### INFORMATION SUPPLIED:
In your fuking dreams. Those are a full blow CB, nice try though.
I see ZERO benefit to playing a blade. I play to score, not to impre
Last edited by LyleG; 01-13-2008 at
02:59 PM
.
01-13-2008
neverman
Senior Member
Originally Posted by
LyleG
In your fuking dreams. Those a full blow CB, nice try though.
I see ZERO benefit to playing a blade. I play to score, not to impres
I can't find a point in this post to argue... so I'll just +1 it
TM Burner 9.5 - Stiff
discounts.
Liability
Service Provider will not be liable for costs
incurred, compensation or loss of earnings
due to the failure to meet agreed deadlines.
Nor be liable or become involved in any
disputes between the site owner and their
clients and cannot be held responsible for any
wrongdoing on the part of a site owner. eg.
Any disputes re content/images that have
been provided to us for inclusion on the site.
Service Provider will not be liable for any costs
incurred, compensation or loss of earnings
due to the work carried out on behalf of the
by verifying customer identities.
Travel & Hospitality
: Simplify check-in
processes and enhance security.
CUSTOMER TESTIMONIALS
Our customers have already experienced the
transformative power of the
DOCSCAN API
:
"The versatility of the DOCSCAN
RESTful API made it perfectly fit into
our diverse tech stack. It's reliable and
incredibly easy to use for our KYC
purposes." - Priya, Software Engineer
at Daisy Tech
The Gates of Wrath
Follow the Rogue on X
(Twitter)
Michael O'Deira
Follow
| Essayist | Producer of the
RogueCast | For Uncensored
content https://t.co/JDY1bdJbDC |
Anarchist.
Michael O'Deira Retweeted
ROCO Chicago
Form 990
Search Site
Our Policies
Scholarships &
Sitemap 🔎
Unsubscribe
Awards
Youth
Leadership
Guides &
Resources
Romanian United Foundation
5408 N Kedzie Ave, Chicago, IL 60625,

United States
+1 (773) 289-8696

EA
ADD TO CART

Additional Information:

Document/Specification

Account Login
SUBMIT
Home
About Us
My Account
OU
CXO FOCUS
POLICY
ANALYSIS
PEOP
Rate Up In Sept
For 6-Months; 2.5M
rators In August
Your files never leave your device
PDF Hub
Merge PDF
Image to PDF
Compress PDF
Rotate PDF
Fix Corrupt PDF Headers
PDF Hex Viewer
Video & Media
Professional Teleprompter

### YOUR INSTRUCTIONS:
Output, from the data above, the lines from the line with "clients and cannot" to the line with "United States" exactly as they stand, both ends included and nothing else.

### TASK RESULT:
clients and cannot be held responsible for any
wrongdoing on the part of a site owner. eg.
Any disputes re content/images that have
been provided to us for inclusion on the site.
Service Provider will not be liable for any costs
incurred, compensation or loss of earnings
due to the work carried out on behalf of the
by verifying customer identities.
Travel & Hospitality
: Simplify check-in
processes and enhance security.
CUSTOMER TESTIMONIALS
Our customers have already experienced the
transformative power of the
DOCSCAN API
:
"The versatility of the DOCSCAN
RESTful API made it perfectly fit into
our diverse tech stack. It's reliable and
incredibly easy to use for our KYC
purposes." - Priya, Software Engineer
at Daisy Tech
The Gates of Wrath
Follow the Rogue on X
(Twitter)
Michael O'Deira
Follow
| Essayist | Producer of the
RogueCast | For Uncensored
content https://t.co/JDY1bdJbDC |
Anarchist.
Michael O'Deira Retweeted
ROCO Chicago
Form 990
Search Site
Our Policies
Scholarships &
Sitemap 🔎
Unsubscribe
Awards
Youth
Leadership
Guides &
Resources
Romanian United Foundation
5408 N Kedzie Ave, Chicago, IL 60625,

United States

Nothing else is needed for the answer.